Work to be completed: From the records below, please return each line that holds the word "προς".

(Items from a dataset)
------
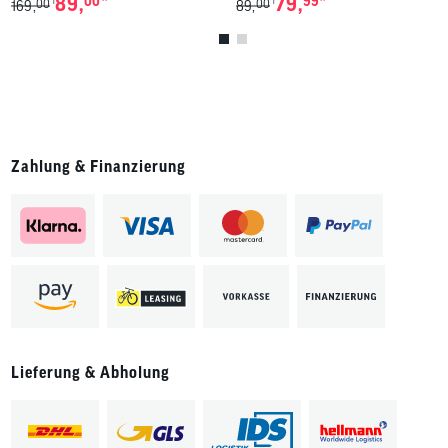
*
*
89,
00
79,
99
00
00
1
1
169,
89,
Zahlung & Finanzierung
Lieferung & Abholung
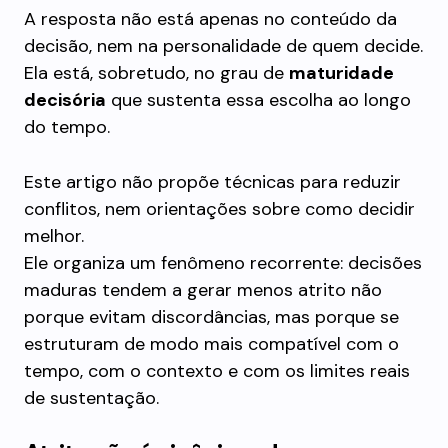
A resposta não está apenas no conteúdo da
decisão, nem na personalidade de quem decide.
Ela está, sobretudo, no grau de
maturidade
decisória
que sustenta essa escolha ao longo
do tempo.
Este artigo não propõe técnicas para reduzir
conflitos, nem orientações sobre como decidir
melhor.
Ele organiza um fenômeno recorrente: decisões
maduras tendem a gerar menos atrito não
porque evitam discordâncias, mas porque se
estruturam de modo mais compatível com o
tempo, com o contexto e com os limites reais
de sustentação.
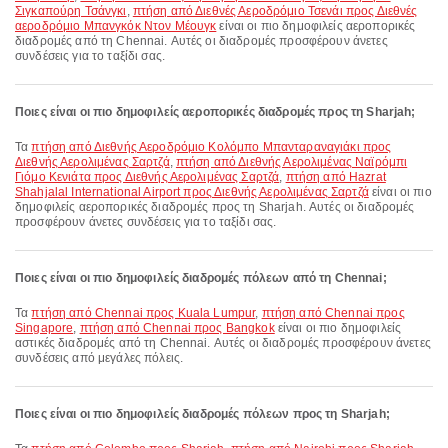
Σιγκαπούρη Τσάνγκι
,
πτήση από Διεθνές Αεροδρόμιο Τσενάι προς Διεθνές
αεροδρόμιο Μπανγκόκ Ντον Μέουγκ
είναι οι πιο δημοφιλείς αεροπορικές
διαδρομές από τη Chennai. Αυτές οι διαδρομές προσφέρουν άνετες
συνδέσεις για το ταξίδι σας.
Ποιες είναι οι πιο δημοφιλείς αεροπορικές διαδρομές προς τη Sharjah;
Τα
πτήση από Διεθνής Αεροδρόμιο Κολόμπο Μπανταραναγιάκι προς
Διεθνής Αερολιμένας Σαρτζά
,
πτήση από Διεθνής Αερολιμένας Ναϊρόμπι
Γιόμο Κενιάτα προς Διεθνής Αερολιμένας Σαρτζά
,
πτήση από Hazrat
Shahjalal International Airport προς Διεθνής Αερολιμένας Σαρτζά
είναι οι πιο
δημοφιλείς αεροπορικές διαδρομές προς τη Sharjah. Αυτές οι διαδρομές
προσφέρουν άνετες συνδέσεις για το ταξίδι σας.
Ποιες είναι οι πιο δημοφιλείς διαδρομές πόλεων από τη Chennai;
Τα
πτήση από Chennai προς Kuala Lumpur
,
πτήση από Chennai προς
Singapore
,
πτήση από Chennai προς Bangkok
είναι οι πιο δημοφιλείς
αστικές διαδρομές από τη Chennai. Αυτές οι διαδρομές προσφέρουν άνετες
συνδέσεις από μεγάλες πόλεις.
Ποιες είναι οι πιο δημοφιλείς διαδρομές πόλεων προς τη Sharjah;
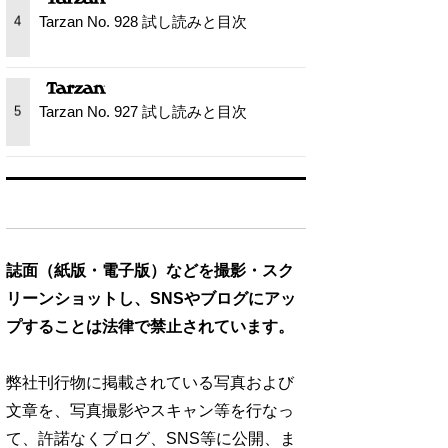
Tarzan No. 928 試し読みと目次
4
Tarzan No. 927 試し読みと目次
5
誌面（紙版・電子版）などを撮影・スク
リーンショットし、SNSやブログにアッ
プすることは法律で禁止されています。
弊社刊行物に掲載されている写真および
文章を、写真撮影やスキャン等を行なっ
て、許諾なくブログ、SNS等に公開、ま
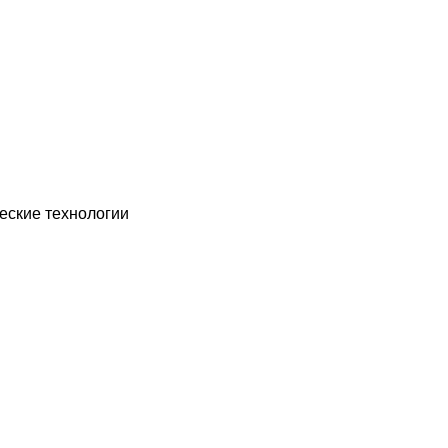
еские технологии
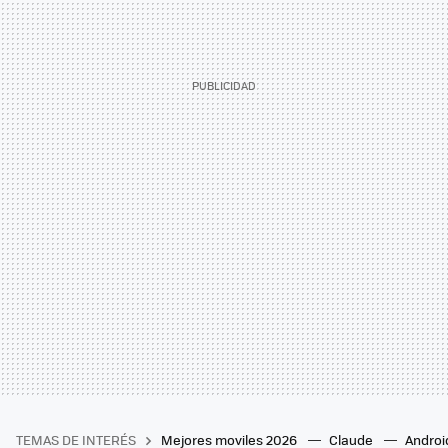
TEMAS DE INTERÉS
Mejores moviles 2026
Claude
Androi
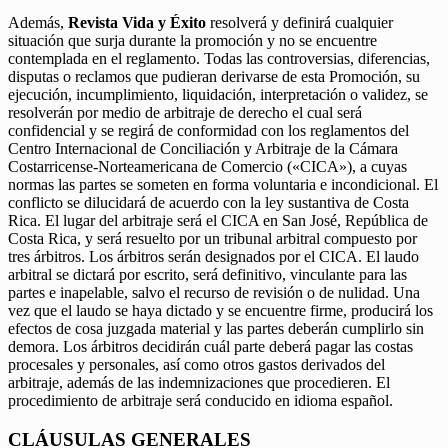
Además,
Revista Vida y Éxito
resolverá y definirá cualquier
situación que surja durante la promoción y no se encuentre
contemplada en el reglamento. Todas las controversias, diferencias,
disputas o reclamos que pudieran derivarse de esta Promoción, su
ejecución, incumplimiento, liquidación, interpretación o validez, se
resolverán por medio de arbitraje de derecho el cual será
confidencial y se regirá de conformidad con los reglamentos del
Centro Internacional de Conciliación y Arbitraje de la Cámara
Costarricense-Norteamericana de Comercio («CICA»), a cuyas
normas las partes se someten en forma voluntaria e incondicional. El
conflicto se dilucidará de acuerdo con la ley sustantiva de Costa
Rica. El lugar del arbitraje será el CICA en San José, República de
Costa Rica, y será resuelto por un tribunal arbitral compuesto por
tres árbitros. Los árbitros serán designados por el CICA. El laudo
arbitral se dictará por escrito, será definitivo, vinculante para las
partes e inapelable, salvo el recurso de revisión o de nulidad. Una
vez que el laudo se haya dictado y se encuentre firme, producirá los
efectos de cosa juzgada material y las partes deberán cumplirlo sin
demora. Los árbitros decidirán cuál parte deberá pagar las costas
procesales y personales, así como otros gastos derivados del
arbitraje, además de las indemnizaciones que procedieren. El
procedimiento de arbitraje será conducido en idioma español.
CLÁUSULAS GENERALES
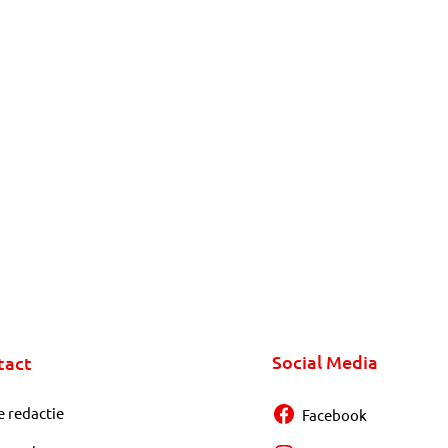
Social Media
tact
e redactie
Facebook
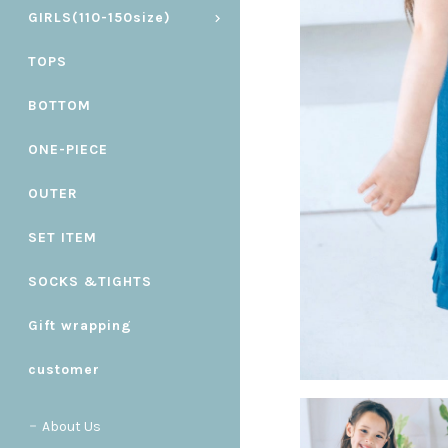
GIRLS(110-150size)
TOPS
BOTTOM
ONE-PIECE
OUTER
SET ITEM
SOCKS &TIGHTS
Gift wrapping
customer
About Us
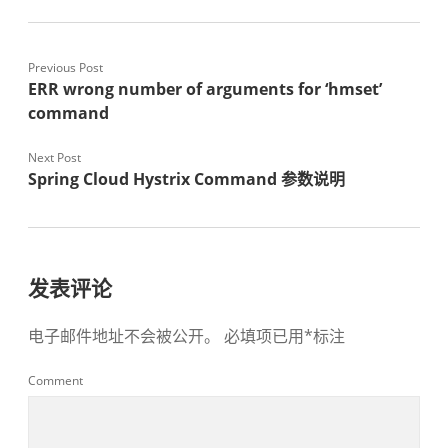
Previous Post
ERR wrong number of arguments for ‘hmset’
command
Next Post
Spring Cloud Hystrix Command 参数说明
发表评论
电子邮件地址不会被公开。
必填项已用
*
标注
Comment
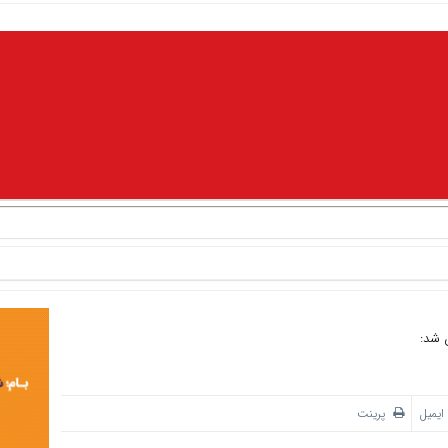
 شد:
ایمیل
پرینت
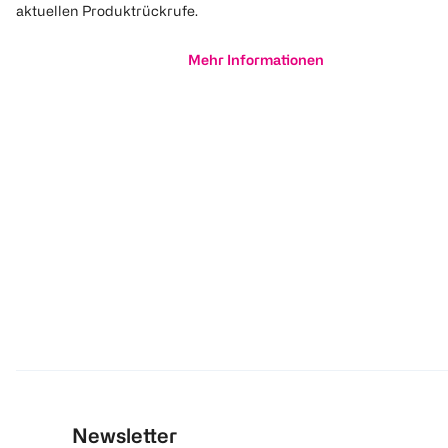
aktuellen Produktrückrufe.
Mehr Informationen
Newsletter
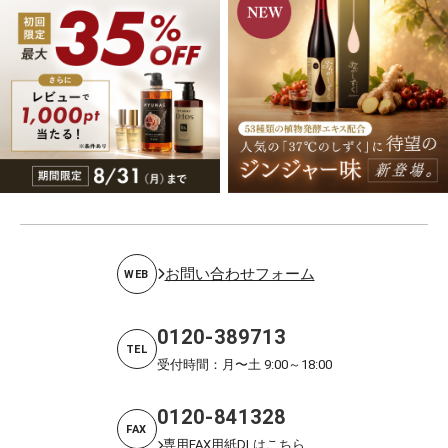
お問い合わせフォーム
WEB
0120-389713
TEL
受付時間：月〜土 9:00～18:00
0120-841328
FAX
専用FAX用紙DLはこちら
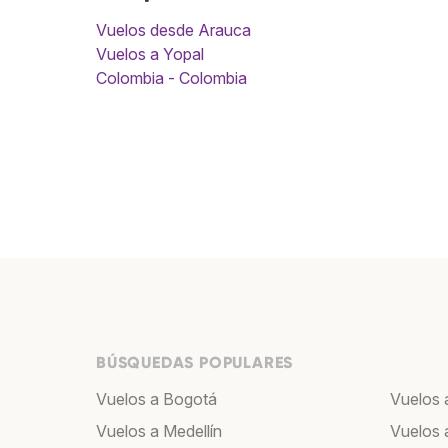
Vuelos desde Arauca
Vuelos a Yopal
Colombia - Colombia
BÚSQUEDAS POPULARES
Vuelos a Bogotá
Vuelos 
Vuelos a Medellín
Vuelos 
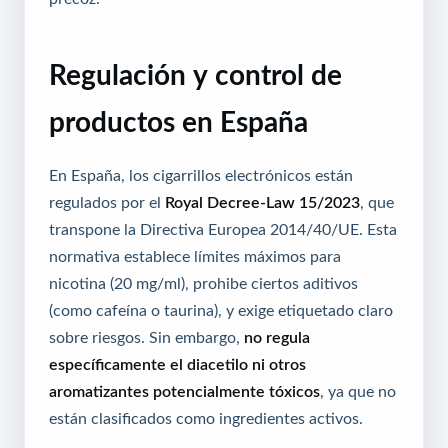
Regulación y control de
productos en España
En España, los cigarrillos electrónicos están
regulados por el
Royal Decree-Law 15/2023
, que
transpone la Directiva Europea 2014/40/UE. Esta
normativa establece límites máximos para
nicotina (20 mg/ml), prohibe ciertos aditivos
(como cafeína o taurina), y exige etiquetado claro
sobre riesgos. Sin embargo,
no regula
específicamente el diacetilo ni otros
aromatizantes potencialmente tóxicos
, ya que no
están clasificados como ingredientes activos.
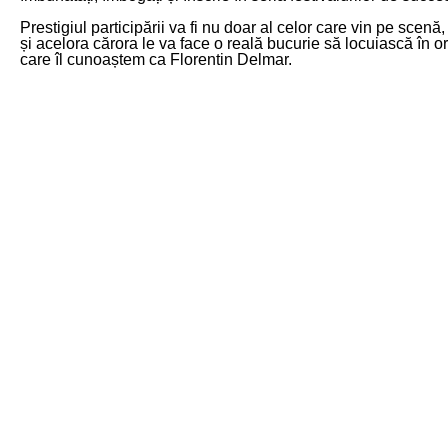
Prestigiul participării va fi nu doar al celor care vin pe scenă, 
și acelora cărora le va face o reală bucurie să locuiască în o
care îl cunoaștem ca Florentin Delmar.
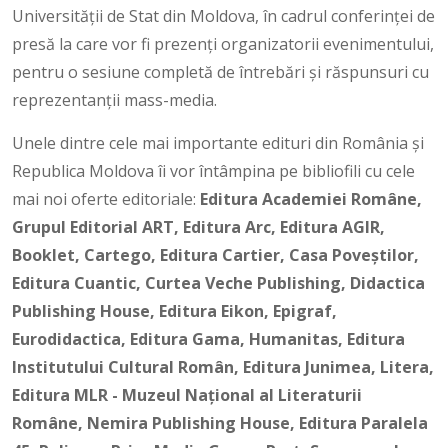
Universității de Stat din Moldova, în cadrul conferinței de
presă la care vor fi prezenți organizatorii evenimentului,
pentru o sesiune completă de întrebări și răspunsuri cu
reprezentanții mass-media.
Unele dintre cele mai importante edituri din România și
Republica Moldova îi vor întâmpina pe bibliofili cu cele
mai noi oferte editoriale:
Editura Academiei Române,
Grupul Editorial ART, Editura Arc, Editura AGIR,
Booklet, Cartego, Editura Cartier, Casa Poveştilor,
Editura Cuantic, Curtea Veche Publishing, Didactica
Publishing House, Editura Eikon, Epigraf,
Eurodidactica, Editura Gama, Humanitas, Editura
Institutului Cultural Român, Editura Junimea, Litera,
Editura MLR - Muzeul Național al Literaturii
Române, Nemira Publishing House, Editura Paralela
------
Exercise answer:
πτήση από Διεθνές Αεροδρόμιο Τσενάι προς Διεθνές
Ποιες είναι οι πιο δημοφιλείς αεροπορικές διαδρομές προς τη Sharjah;
πτήση από Διεθνής Αεροδρόμιο Κολόμπο Μπανταραναγιάκι προς
Γιόμο Κενιάτα προς Διεθνής Αερολιμένας Σαρτζά
Shahjalal International Airport προς Διεθνής Αερολιμένας Σαρτζά
δημοφιλείς αεροπορικές διαδρομές προς τη Sharjah. Αυτές οι διαδρομές
πτήση από Chennai προς Kuala Lumpur
πτήση από Chennai προς
πτήση από Chennai προς Bangkok
Ποιες είναι οι πιο δημοφιλείς διαδρομές πόλεων προς τη Sharjah;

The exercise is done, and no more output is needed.